Barrichello é mais sucinto: "Não vejo isso acontecendo, pelo menos por enquanto. Atualmente, temos poucos pilotos ocupando espaço em categorias de acesso". Já Burti dá uma ponta de esperança, mas exalta que, igual sua geração, não existirá outra. "Não acho que acabou. tem pilotos bons aí vindo. Felipe Nasr é um nome que ouço muito. Tem piloto bom por aí e vai ter sempre. Agora, ter cinco pilotos bons como naquele ano, isso não deve se repetir"
Memórias e números
Por fim, ficam as lembranças: "Dá orgulho de participar da F-1 com ou sem recorde. Lembro que juntamos os cinco no caminhão a gente brincou.
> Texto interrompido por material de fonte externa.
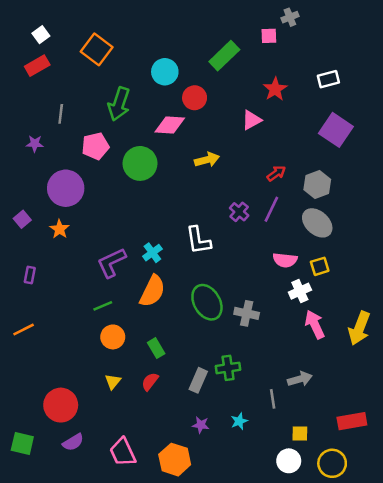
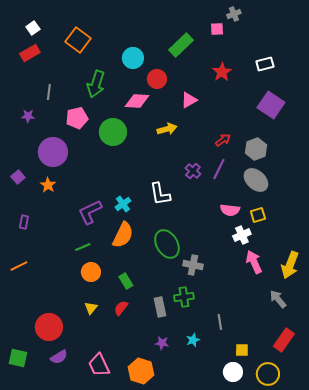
pink triangle: (252, 120) -> (189, 100), moved
gray cross: (247, 313) -> (193, 265), moved
gray arrow: (300, 379) -> (278, 299), moved, turned -114
gray rectangle: (198, 380) -> (160, 307), turned -36
red rectangle: (352, 421) -> (284, 340), turned -45

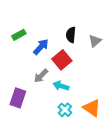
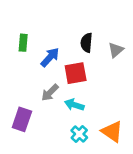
green rectangle: (19, 35) -> (23, 43), turned -56
red square: (62, 60) -> (76, 73), turned 30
Foi legal. É um número só no fundo. Não me prendo a estatísticas", diz Burti, que correu como titular até o GP da Bélgica, quando sofreu um grave acidente e se afastou, ocupando o cargo de piloto de testes da Ferrari por três temporadas.
"Achei legal. Só o fato de estar lá é bacana", fala Tarso, que cumpriu a temporada até o fim e nunca mais voltou, mas é lembrado por Fernando Alonso como seu grande professor. "O recorde foi uma coincidência, mas fiquei orgulhoso, sim, em fazer parte desta história e de ter sido piloto de F-1", considera Bernoldi, que sucumbiu junto com a Arrows no meio da temporada de 2002, cumprindo mais dois anos como test-driver da BAR até desistir de vez da F-1.
"O macacão da Jordan que usei naquele dia e o de todas as outras equipes estão carinhosamente pendurados na parede de minha sala de troféus. Pode não ter acontecido do jeito que desejei, mas foi um sonho que realizei e tenho orgulho disso. Devo muita coisa à F-1", revela Zonta, que, dos cinco, teve a carreira mais bem-sucedida fora da categoria máxima do automobilismo, com títulos na F-3000, World Series e no FIA GT, além de um terceiro lugar nas 24 Horas de Le Mans e vitórias na Grand Am. Depois daquela prova, o paranaense disputou mais uma prova pela Jordan e foi para a Toyota, onde teve uma sólida carreira de piloto de testes e participou de mais cinco GPs, antes de encerrar seu relacionamento com a categoria pela Renault, em 2007.
Único dos cinco ainda em atividade na F-1, Barrichello goza do prestígio de ser o competidor com mais largadas na história. O ano de 2001 pode ter sido difícil, longe do lugar mais alto do pódio, mas o futuro reservava boas novidades: ele venceria mais dez vezes, seria vice-campeão em duas ocasiões e acumularia dezenas de poles e pódios. Tudo bem, comeu o pão que o diabo amassou e quase ficou de fora, mas deu a volta por cima com a garra que lhe é característica. E sentencia: "Independente do que acontecer, o piloto brasileiro é e sempre será bem cotado."